Paul Mackin mackin.paul at verizon.net
Fri Oct 28 11:15:28 CDT 2011


On 10/28/2011 11:37 AM, David Morris wrote:
> The reason "tolerate" doesn't work well is that his loneliness is
> described as a wounded and strange creature that he carries, almost
> literally weighs on him, and really is a part of him.

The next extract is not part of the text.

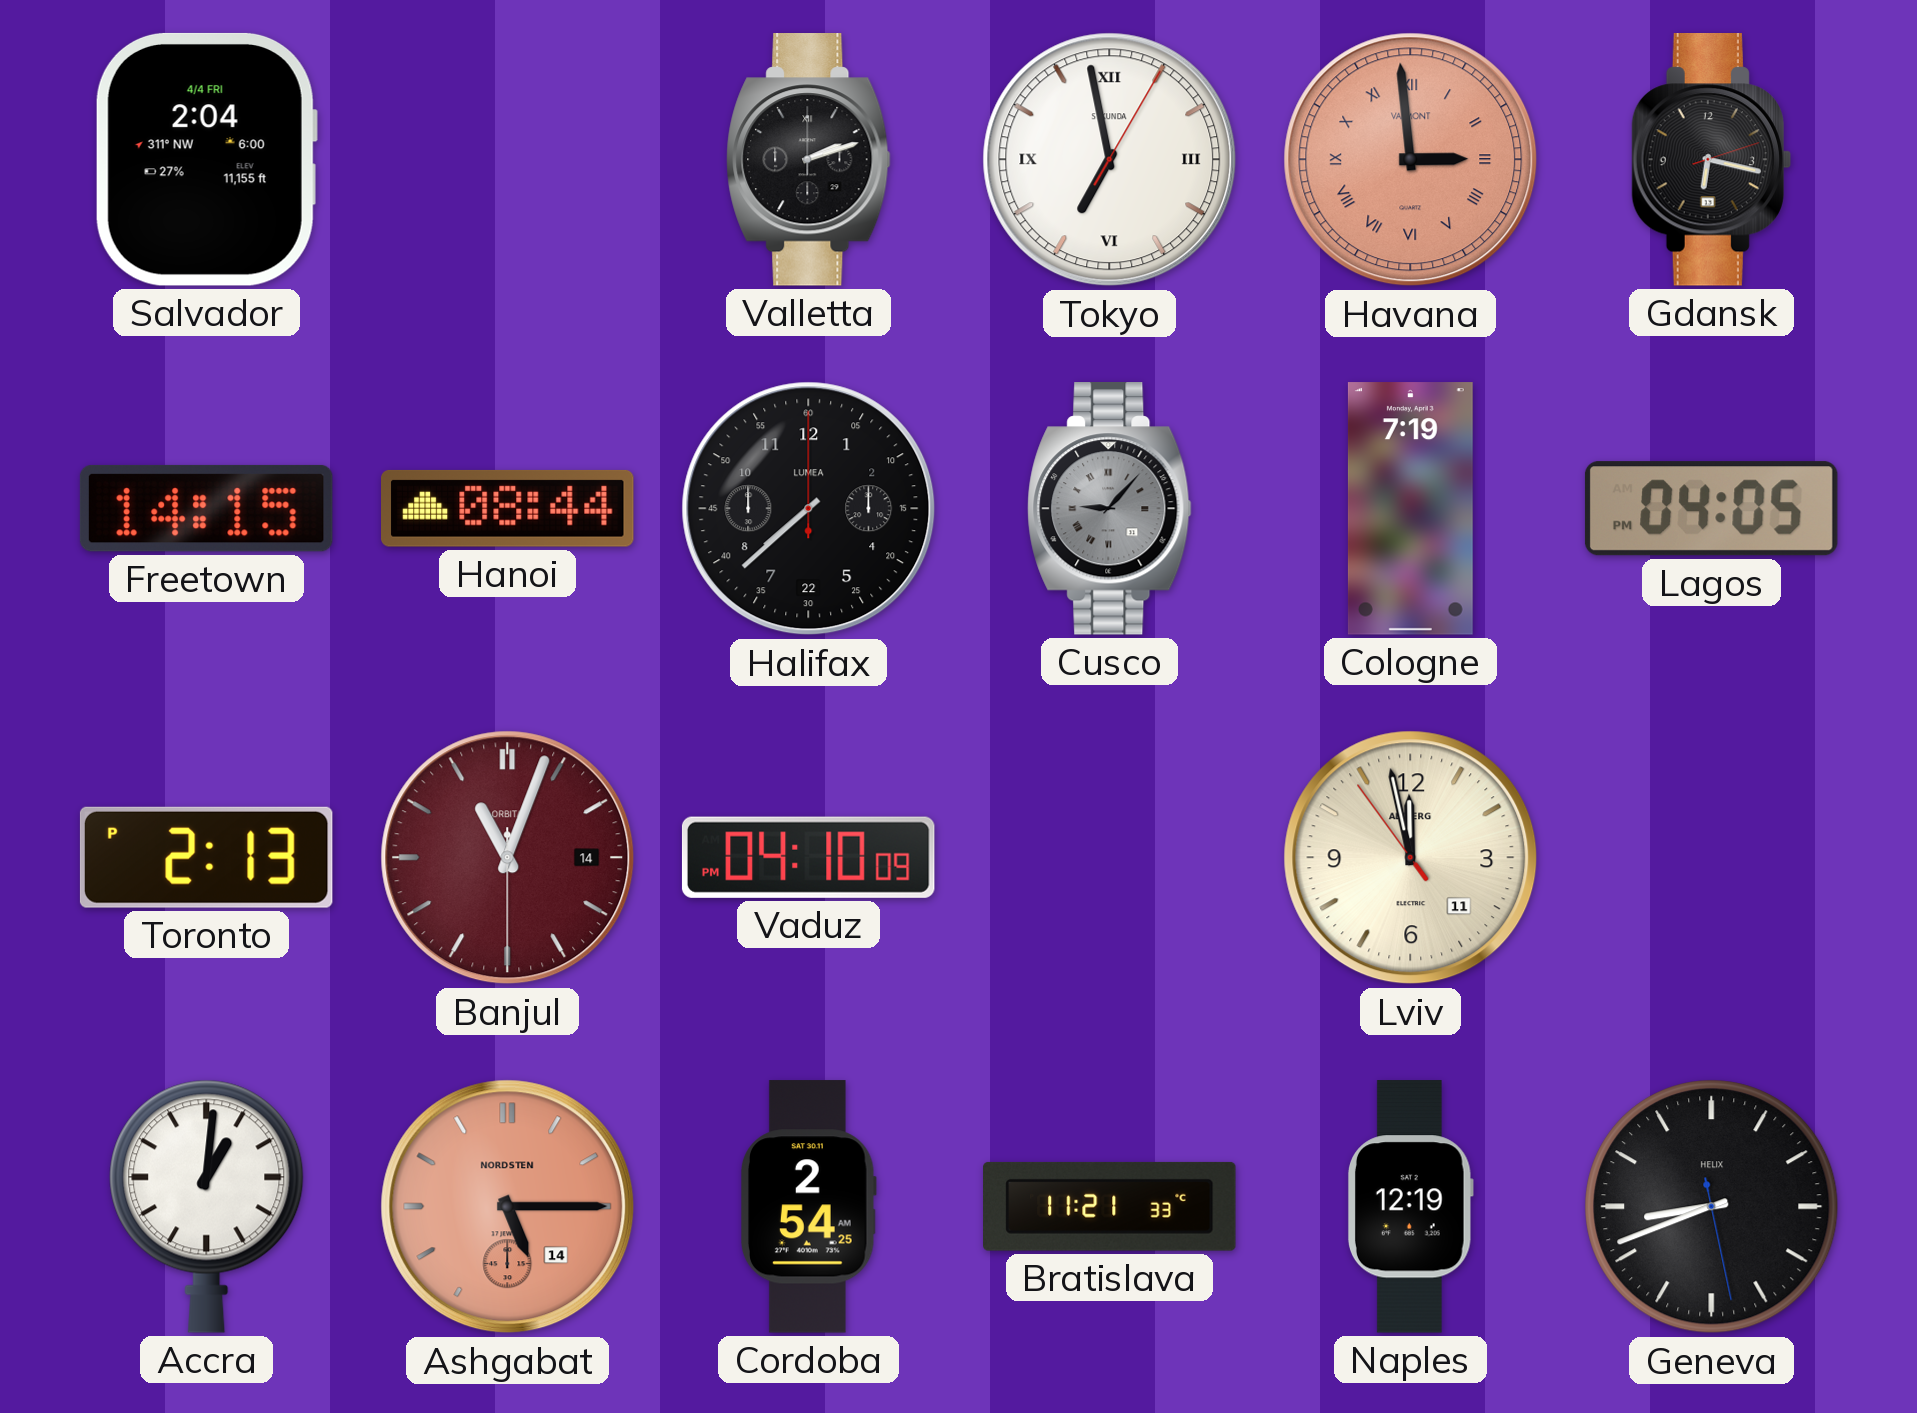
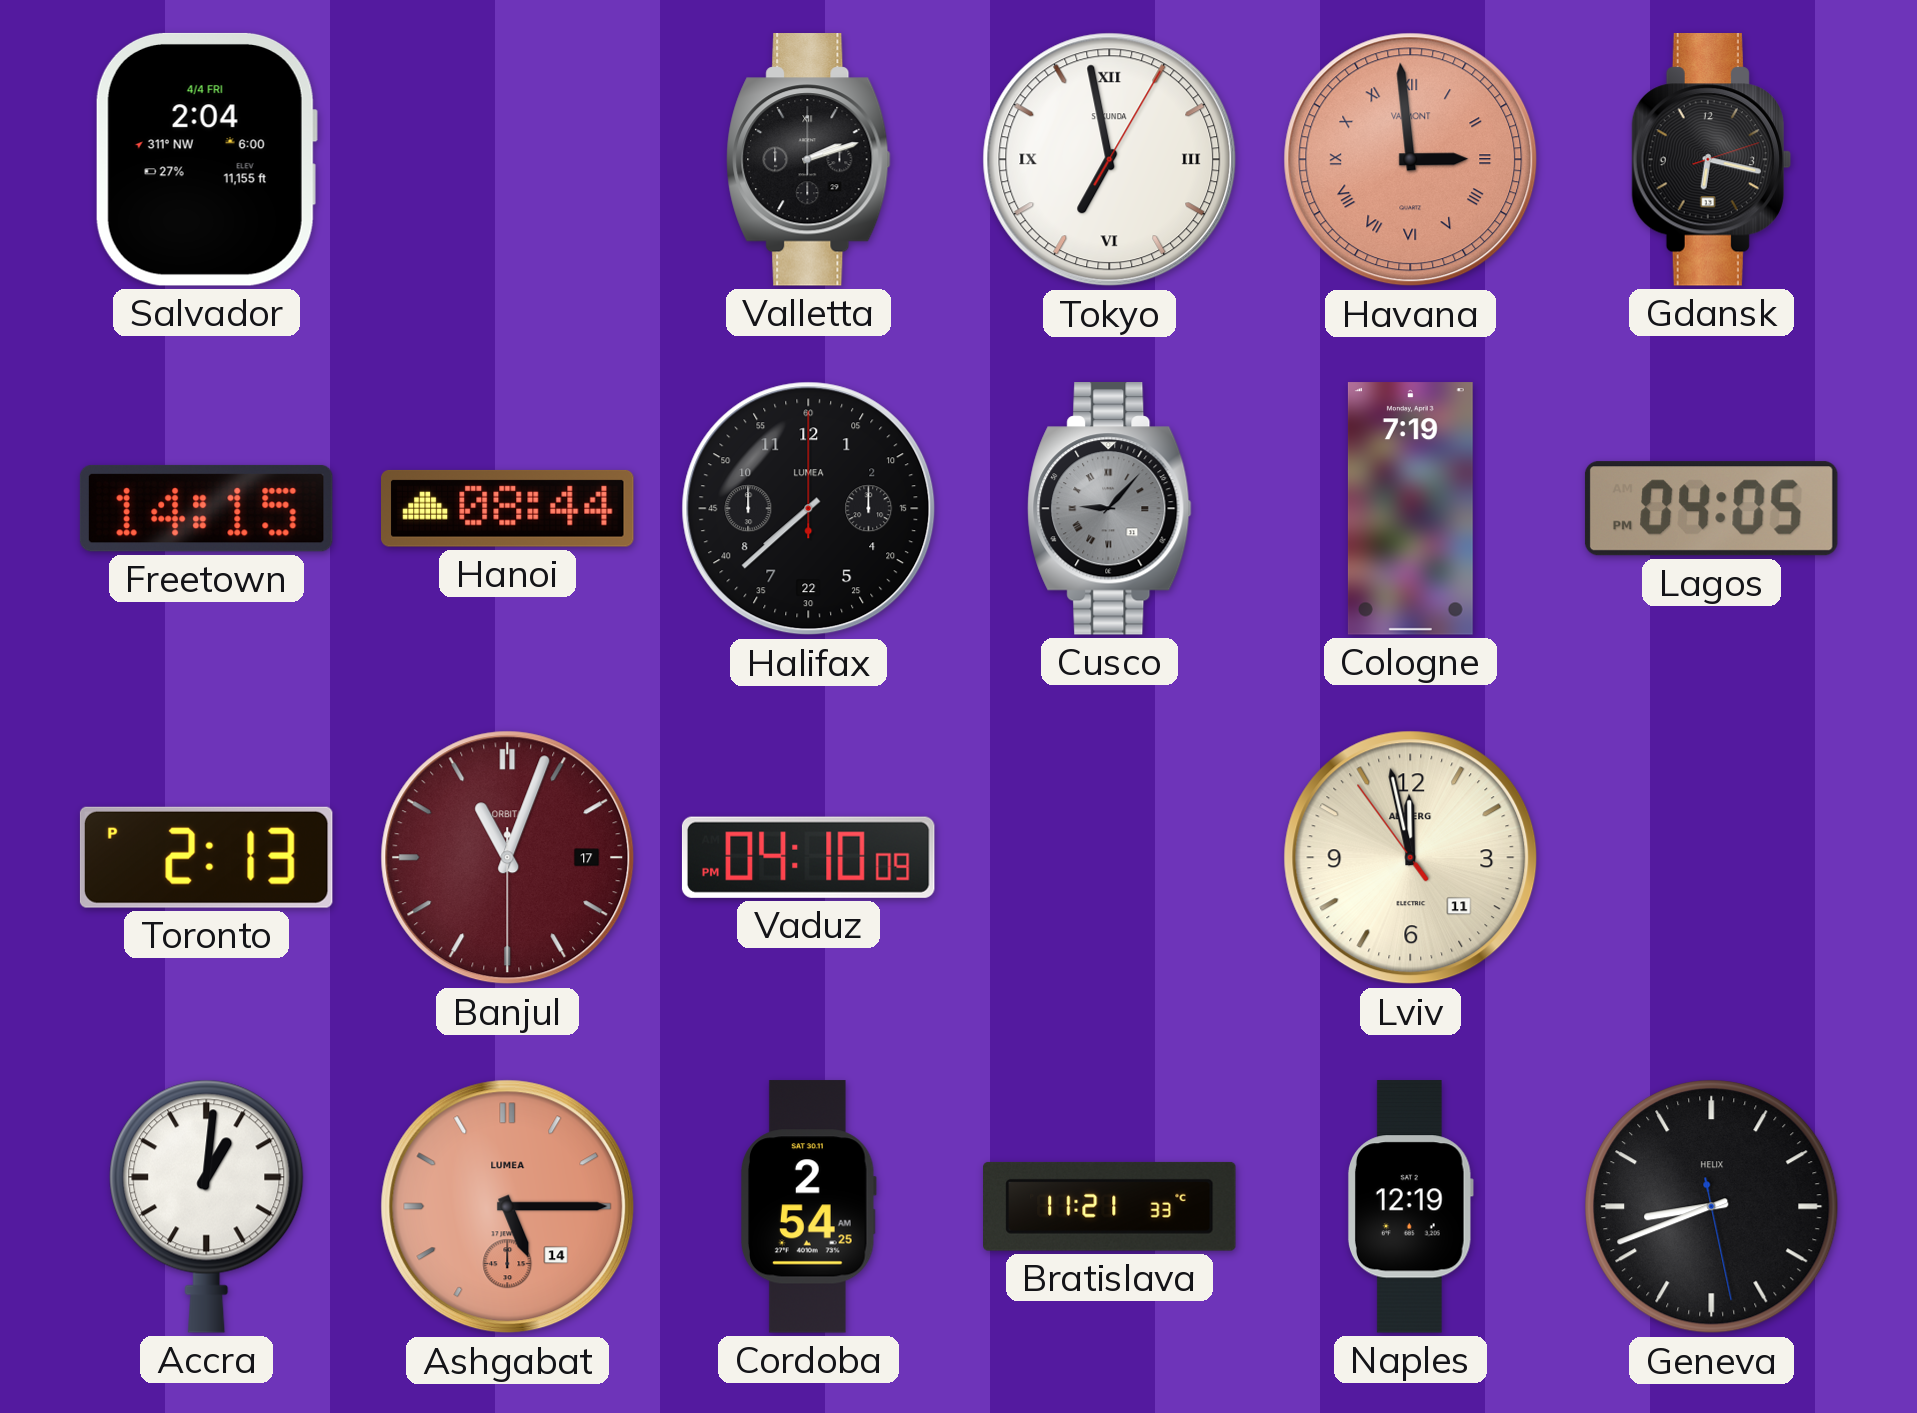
Banjul date: 14 -> 17
Ashgabat brand: NORDSTEN -> LUMEA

There needs to be the connotation of suffering and  unpleasantness.  A 
psychological dimension.  Merely carrying something doesn't "weigh" on a 
person.

I wouldn't trust  "carry" here. But, not knowing Chinese, I'll leave it 
to Mike to pick something appropriate.

P


>
> On Fri, Oct 28, 2011 at 10:07 AM, Paul Mackin<mackin.paul at verizon.net>  wrote:
>> On 10/28/2011 10:30 AM, David Morris wrote:
>>> Actually "bearing" is very straightforward (not hard to translate at all):
>> Unless of course "carry" and "tolerate" don't happen to be the same word in
>> Chinese.
>>
>> My own choice would be to use the word for "tolerate"
>>
>> In Merriam-Webster International 3, "bear" has well over a column of usages,
>> and these are long columns in very small print.
>>
>> I remember from high school Latin that "bear" was the funnist irregular
>> verb.  Fero, ferre, tuli, latus.
>>
>> P
>>
>>> Irregular Verb - To Bear
>>>
>>> Meaning:
>>>
>>> To carry
>>> To tolerate
>>> To give birth to
>>>
>>> Conjugation of 'To Bear'
>>>
>>> Base Form:  Bear
>>> Past Simple:  Bore
>>> Past Participle:  Born/Borne
>>> 3rd Person Singular:  Bears
>>> Present Participle/Gerund:  Bearing
>>>
>>> So "bearing" would mean carrying, and would imply from the description
>>> of that loneliness (brittle, easily crazed, oozing gum from the
>>> cracks, a strange mac of most unstable plastic...) that his carrying
>>> is visible to others.
>>>
>>> "Oozing gum" is what some tree do when "wounded."  Gum and sap are
>>> synonymous.  Chewing gum was originally made from tree sap.
>>>
>>> On Thu, Oct 27, 2011 at 11:25 PM, Mike Jing
>>> <gravitys.rainbow.cn at gmail.com>    wrote:
>>>> P152.32-35  Among these nights' faint and lusting couples, Ronald
>>>> Cherrycoke's laughing and bearing his loneliness, brittle, easily
>>>> crazed, oozing gum from the cracks, a strange mac of most unstable
>>>> plastic...
>>>>
>>>> Even I can see it now, here "bearing" is another one of those words
>>>> that evokes so many different shades of meaning that it is almost
>>>> impossible to translate properly.
>>>>
>>>> What about "gum"?  Does it have double meaning here as well?